Für einen Enkel wurde eine unerwartete Nachricht zu seinem im Krieg vermissten Großvater ein ganz persönliches Weihnachtswunder.
KriegsgefangenerWie ein lange vermisster Windecker endlich gefunden wurde

„Erst als mich die Bilder erreichten und ich den Namen meines Opas auf dem Grabstein las, begann ich zu realisieren, dass aus einer Millionenzahl von Schicksalen, jenes Eine gefunden war...“
Copyright: Ralf Neukirchen
Pfarrer Ralf Neukirchen, Jahrgang 1971, aufgewachsen in Altwindeck, erhielt 2020 endlich Gewissheit über das Schicksal seines in der ehemaligen Sowjetunion gefallenen Großvaters. Der Enkel erinnert sich.
Gibt es Wunder? Schwer zu sagen, obwohl ich früher als katholischer Pfarrer in Köln-Chorweiler wirkte. Jedenfalls kenne ich Zeiten, in denen ich wundersamen Geschichten sensibler zuhöre. Weihnachten gilt als Wunderzeit. Über die Feiertage 2020 erlebte meine Familie etwas Wunderbares. Davon möchte ich erzählen. Doch der Reihe nach. Denn viele Fäden weben hier eine wundersame Geschichte.
Im Dattenfelder Siegtaldom gab es ein Buch mit den Namen der Gefallenen beider Weltkriege. Dieses Buch hatte es mir von Jugend auf angetan. Dort fand sich zweimal der gleiche Name: Johann Michels. Es ist der Name von Vater und Sohn – meines Urgroßvaters und meines Großvaters. Der Erste starb im Ersten Weltkrieg bei Sedan, sein Sohn im Zweiten Weltkrieg in russischer Kriegsgefangenschaft.
Verstorben im Lazarett des Lagers Kustina
Kaum eine Familie, die angesichts von Kriegen nicht ein trauriges Schicksal verbindet. Viele wissen bis heute nichts über den Verbleib ihrer Angehörigen. Alles, was wir hatten, war die Eidesstattliche Erklärung eines Heimkehrers, der 1949 versicherte, zusammen mit meinem Opa Johann Michels bis 1947 in russischer Kriegsgefangenschaft gewesen zu sein. Er bezeugte, dass dieser im Lazarett des Lagers Kustina verstorben sei.
Über ein halbes Jahrhundert lang war das alles, was wir wussten. Ich finde, das ist schon viel. Denn als am 8. Mai 1945 die deutsche Wehrmacht bedingungslos kapitulierte, war der Zweite Weltkrieg in Europa zu Ende und weltweit wurden 55 Millionen Tote gezählt, darunter 20 Millionen Menschen aus der ehemaligen Sowjetunion. Mir schien es schlicht unmöglich, aus einer solch unvorstellbaren Zahl von Schicksalen das eines Einzelnen herauszufinden.

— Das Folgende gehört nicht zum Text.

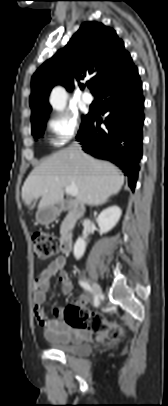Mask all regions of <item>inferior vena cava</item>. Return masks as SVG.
I'll use <instances>...</instances> for the list:
<instances>
[{
  "label": "inferior vena cava",
  "mask_w": 168,
  "mask_h": 406,
  "mask_svg": "<svg viewBox=\"0 0 168 406\" xmlns=\"http://www.w3.org/2000/svg\"><path fill=\"white\" fill-rule=\"evenodd\" d=\"M71 148H72L75 152H77V153H81V152H82L81 146H80L77 142H74V143L71 145Z\"/></svg>",
  "instance_id": "obj_1"
}]
</instances>
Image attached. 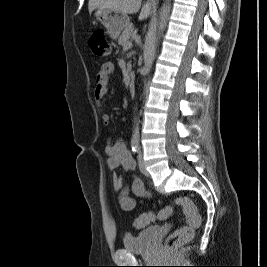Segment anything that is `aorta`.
I'll return each mask as SVG.
<instances>
[{
    "label": "aorta",
    "instance_id": "aorta-1",
    "mask_svg": "<svg viewBox=\"0 0 267 267\" xmlns=\"http://www.w3.org/2000/svg\"><path fill=\"white\" fill-rule=\"evenodd\" d=\"M170 11H171V0H166L159 14L157 31L154 34L150 35V37L148 38V48L145 52V67L143 69L145 74L148 73V68L156 55V49L159 40L167 26ZM138 136H139V131L138 127H136L134 130L133 138H138Z\"/></svg>",
    "mask_w": 267,
    "mask_h": 267
}]
</instances>
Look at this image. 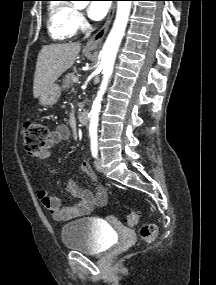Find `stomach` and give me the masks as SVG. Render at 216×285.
Instances as JSON below:
<instances>
[{"label": "stomach", "instance_id": "stomach-1", "mask_svg": "<svg viewBox=\"0 0 216 285\" xmlns=\"http://www.w3.org/2000/svg\"><path fill=\"white\" fill-rule=\"evenodd\" d=\"M61 95V87L58 84H53L46 91L41 93L39 101L44 106H53Z\"/></svg>", "mask_w": 216, "mask_h": 285}]
</instances>
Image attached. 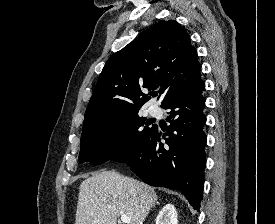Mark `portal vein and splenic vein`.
I'll list each match as a JSON object with an SVG mask.
<instances>
[{
	"label": "portal vein and splenic vein",
	"mask_w": 275,
	"mask_h": 224,
	"mask_svg": "<svg viewBox=\"0 0 275 224\" xmlns=\"http://www.w3.org/2000/svg\"><path fill=\"white\" fill-rule=\"evenodd\" d=\"M121 221H122V223H126V224L130 223V219L126 215L121 216Z\"/></svg>",
	"instance_id": "1"
}]
</instances>
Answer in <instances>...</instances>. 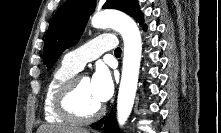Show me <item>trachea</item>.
<instances>
[{"label":"trachea","instance_id":"3493384b","mask_svg":"<svg viewBox=\"0 0 221 133\" xmlns=\"http://www.w3.org/2000/svg\"><path fill=\"white\" fill-rule=\"evenodd\" d=\"M114 54L115 55H121V49L119 47L116 48L115 51H114Z\"/></svg>","mask_w":221,"mask_h":133}]
</instances>
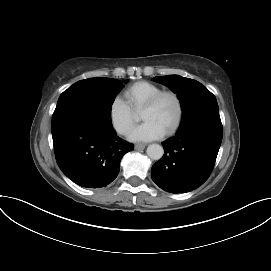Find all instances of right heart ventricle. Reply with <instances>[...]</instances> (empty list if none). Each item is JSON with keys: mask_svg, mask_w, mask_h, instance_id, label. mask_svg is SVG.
Returning <instances> with one entry per match:
<instances>
[{"mask_svg": "<svg viewBox=\"0 0 271 271\" xmlns=\"http://www.w3.org/2000/svg\"><path fill=\"white\" fill-rule=\"evenodd\" d=\"M161 90V87L154 83L139 81L132 84L124 91L125 102L133 111H139L151 96Z\"/></svg>", "mask_w": 271, "mask_h": 271, "instance_id": "1", "label": "right heart ventricle"}]
</instances>
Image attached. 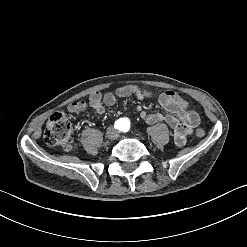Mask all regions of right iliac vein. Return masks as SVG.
<instances>
[{"instance_id":"obj_1","label":"right iliac vein","mask_w":247,"mask_h":247,"mask_svg":"<svg viewBox=\"0 0 247 247\" xmlns=\"http://www.w3.org/2000/svg\"><path fill=\"white\" fill-rule=\"evenodd\" d=\"M106 136L109 137V138H112L113 137V133L112 134H108Z\"/></svg>"}]
</instances>
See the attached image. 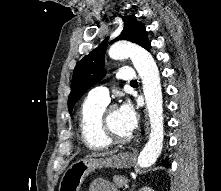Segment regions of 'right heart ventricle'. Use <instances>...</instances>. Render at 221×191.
<instances>
[{"label": "right heart ventricle", "mask_w": 221, "mask_h": 191, "mask_svg": "<svg viewBox=\"0 0 221 191\" xmlns=\"http://www.w3.org/2000/svg\"><path fill=\"white\" fill-rule=\"evenodd\" d=\"M107 103L87 97L80 108L79 128L82 141L86 147L93 150H104L112 145L106 137L103 128V114Z\"/></svg>", "instance_id": "right-heart-ventricle-1"}]
</instances>
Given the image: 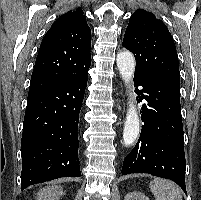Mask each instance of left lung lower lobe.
Instances as JSON below:
<instances>
[{
	"instance_id": "0a47b994",
	"label": "left lung lower lobe",
	"mask_w": 201,
	"mask_h": 200,
	"mask_svg": "<svg viewBox=\"0 0 201 200\" xmlns=\"http://www.w3.org/2000/svg\"><path fill=\"white\" fill-rule=\"evenodd\" d=\"M142 106L139 140L124 159L122 175L149 173L170 179L186 192V161L180 106V78L172 76L142 77L134 75Z\"/></svg>"
}]
</instances>
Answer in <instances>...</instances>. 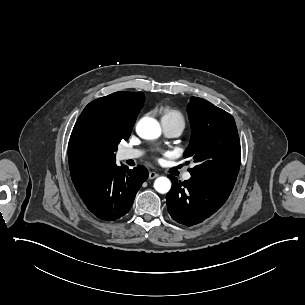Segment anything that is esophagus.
Masks as SVG:
<instances>
[{"label":"esophagus","mask_w":305,"mask_h":305,"mask_svg":"<svg viewBox=\"0 0 305 305\" xmlns=\"http://www.w3.org/2000/svg\"><path fill=\"white\" fill-rule=\"evenodd\" d=\"M159 175L157 174V173H155V172H150L149 173V179H154V178H156V177H158Z\"/></svg>","instance_id":"esophagus-1"}]
</instances>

Pfarrer Ralf Neukirchen erhielt an Weihnachten 2020 endlich Gewissheit über das Schicksal seines Großvaters.
Copyright: Sylvia Schmidt
Es war ein guter Bekannter, der sich im Laufe der Jahre an verschiedene Dienststellen wandte, um etwas über den Verbleib vermisster oder gefallener Windecker zu erfahren. Lange Jahre blieben Anfragen nach dem genaueren Verbleib meines Großvaters Johann Michels, etwa beim Suchdienst des Deutschen Roten Kreuzes und dem Volksbund Deutsche Kriegsgräberfürsorge, weitestgehend ergebnislos.
Im Oktober 2003 erreichte uns ein Schreiben der Deutschen Dienststelle für die Benachrichtigung der nächsten Angehörigen von Gefallenen der ehemaligen deutschen Wehrmacht, in dem auf eine mögliche Kriegsgefangenenakte hingewiesen wurde. Sie könne Informationen über die Stationen der Kriegsgefangenen und den Sterbe- und Grablageort enthalten. Wir erfuhren, dass Johann Michels in den letzten Kriegstagen am 2. Mai 1945 (in Berlin) in Gefangenschaft geriet.
Unterschrift als letztes persönliches Lebenszeichen
Zwischenzeitlich waren durch die veränderten politischen Verhältnisse mehr Informationen zugänglich. Die Politik Gorbatschows erlaubte die Einsicht in russische Archivquellen. Im April 2012 erreichte meine Familie über den Suchdienst des Deutschen Roten Kreuzes schließlich die digitalisierte russische Kriegsgefangenenakte meines Opas. Seine Unterschrift unter dem sechsseitigen Dokument ist das letzte persönliche Lebenszeichen, das wir von ihm haben.
Die Akte schließt mit der amtlichen Bestätigung seines Todes im Kriegsgefangenenlager. Todesursache: Lungenentzündung. Russischsprachige Gemeindemitglieder halfen mir bei der Übersetzung. Fast 70 Jahre nach Kriegsende tauchte dieses Dokument unerwartet aus der Vergangenheit auf. Für mich mit tiefgreifenden Folgen. Denn nicht zuletzt diese Erfahrungen führten mich auf die Spurensuche nach Frieden.
Ich, der Enkel, von dem er nie etwas wusste, halte 65 Jahre nach seinem Tod die russischsprachige Kriegsgefangenenakte meines Opas in meinen Händen und bin tief bewegt. Was kann ich bewirken in einer Welt, die immer heftiger von blutigen Konflikten, Streit und Hass erschüttert wird? Was kann ich tun, um Frieden und Versöhnung zu fördern?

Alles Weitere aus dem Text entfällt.